Member of the Maryland House of Delegates
- In office 1867

Personal details
- Born: January 9, 1839 Upper Marlboro, Maryland, U.S.
- Died: June 2, 1923 (aged 84) Baltimore, Maryland, U.S.
- Resting place: Magruder family graveyard Prince George's County, Maryland, U.S.
- Party: Democratic
- Spouse: Elizabeth Rice Nallie ​ ​(m. 1868; died 1922)​
- Children: 5
- Relatives: Richard H. Magruder (cousin)
- Alma mater: Georgetown University (AB, AM) University of Virginia School of Law
- Occupation: Politician; lawyer;

= Caleb Clarke Magruder Jr. =

American politician and lawyer (1839–1923)
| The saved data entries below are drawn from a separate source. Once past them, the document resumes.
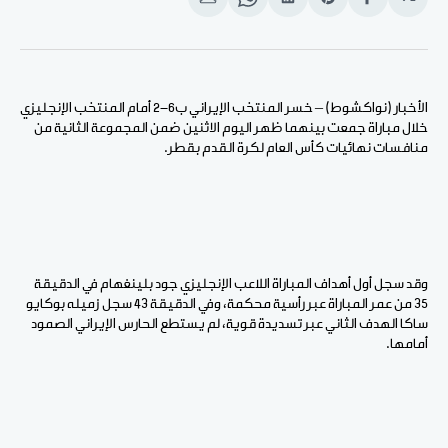
انشر
Share
انشر
Share
انشر
على
on
على
on
على
الفيسبوك
Pinterest
لينكد
WhatsApp
الإيميل
إن
الأخبار (نواكشوط) – خسر المنتخب الإيراني ب6-2 أمام المنتخب الإنجليزي
خلال مباراة جمعت بينهما ظهر اليوم الاثنين ضمن المجموعة الثانية من
منافسات نهائيات كأس العام لكرة القدم بقطر.
وقد سجل أول أهداف المباراة اللاعب الإنجليزي جود بلينغهام في الدقيقة
35 من عمر المباراة عبر رأسية محكمة، وفي الدقيقة 43 سجل زميله بوكايو
ساكا الهدف الثاني عبر تسديدة قوية، لم يستطع الحارس الإيراني الصمود
أمامها.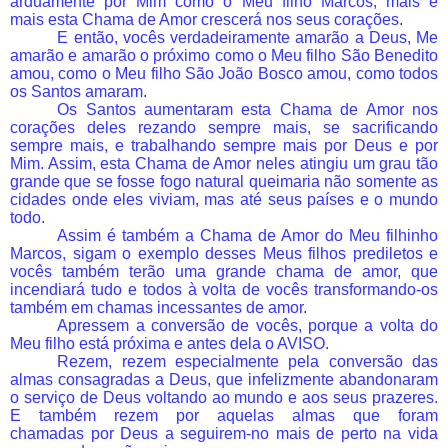
arduamente por Mim como o Meu filho Marcos, mais e
mais esta Chama de Amor crescerá nos seus corações.
E então, vocês verdadeiramente amarão a Deus, Me
amarão e amarão o próximo como o Meu filho São Benedito
amou, como o Meu filho São João Bosco amou, como todos
os Santos amaram.
Os Santos aumentaram esta Chama de Amor nos
corações deles rezando sempre mais, se sacrificando
sempre mais, e trabalhando sempre mais por Deus e por
Mim. Assim, esta Chama de Amor neles atingiu um grau tão
grande que se fosse fogo natural queimaria não somente as
cidades onde eles viviam, mas até seus países e o mundo
todo.
Assim é também a Chama de Amor do Meu filhinho
Marcos, sigam o exemplo desses Meus filhos prediletos e
vocês também terão uma grande chama de amor, que
incendiará tudo e todos à volta de vocês transformando-os
também em chamas incessantes de amor.
Apressem a conversão de vocês, porque a volta do
Meu filho está próxima e antes dela o AVISO.
Rezem, rezem especialmente pela conversão das
almas consagradas a Deus, que infelizmente abandonaram
o serviço de Deus voltando ao mundo e aos seus prazeres.
E também rezem por aquelas almas que foram
chamadas por Deus a seguirem-no mais de perto na vida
Caleb Clarke Magruder Jr. (January 9, 1839 – June 2, 1923) was a politician and lawyer from Maryland. He served in the Maryland House of Delegates in 1867 and as clerk in the Maryland Court of Appeals from 1907 to 1923.

==Early life==
Caleb Clarke Magruder Jr. was born on January 9, 1839, in Upper Marlboro, Maryland, to Mary Sprigg (née Belt) and Caleb Clarke Magruder. His father was a lawyer in Prince George's County and owned slaves. Magruder graduated from Georgetown University with a Bachelor of Arts and Master of Arts and had a law course at University of Virginia School of Law. He was admitted to the bar in Upper Marlboro in 1863.

==Career==
Magruder was a Democrat. Magruder served in the Maryland House of Delegates, representing Prince George's County, in 1867. He was a member during the ratification of the Maryland Constitution of 1867. In 1881, Magruder was the Democratic nominee for Maryland Senate, but lost to his cousin Richard H. Magruder. IN 1897, Magruder was a nominee for associate judge of the Seventh Judicial Court, but lost to Judge George C. Merrick.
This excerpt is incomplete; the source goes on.